_Problem to solve_
The listing below has to be output exactly as given, less its pictures.

_Data section_
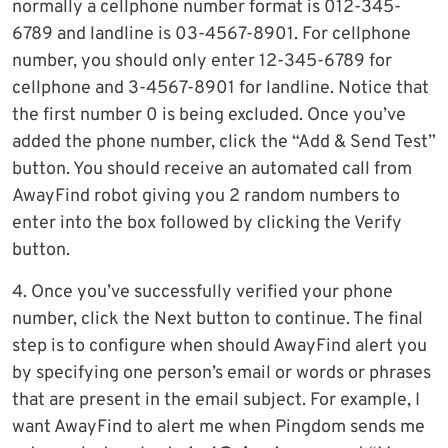
normally a cellphone number format is 012-345-
6789 and landline is 03-4567-8901. For cellphone
number, you should only enter 12-345-6789 for
cellphone and 3-4567-8901 for landline. Notice that
the first number 0 is being excluded. Once you’ve
added the phone number, click the “Add & Send Test”
button. You should receive an automated call from
AwayFind robot giving you 2 random numbers to
enter into the box followed by clicking the Verify
button.
4. Once you’ve successfully verified your phone
number, click the Next button to continue. The final
step is to configure when should AwayFind alert you
by specifying one person’s email or words or phrases
that are present in the email subject. For example, I
want AwayFind to alert me when Pingdom sends me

_Reply to the exercise_
normally a cellphone number format is 012-345-
6789 and landline is 03-4567-8901. For cellphone
number, you should only enter 12-345-6789 for
cellphone and 3-4567-8901 for landline. Notice that
the first number 0 is being excluded. Once you’ve
added the phone number, click the “Add & Send Test”
button. You should receive an automated call from
AwayFind robot giving you 2 random numbers to
enter into the box followed by clicking the Verify
button.
4. Once you’ve successfully verified your phone
number, click the Next button to continue. The final
step is to configure when should AwayFind alert you
by specifying one person’s email or words or phrases
that are present in the email subject. For example, I
want AwayFind to alert me when Pingdom sends me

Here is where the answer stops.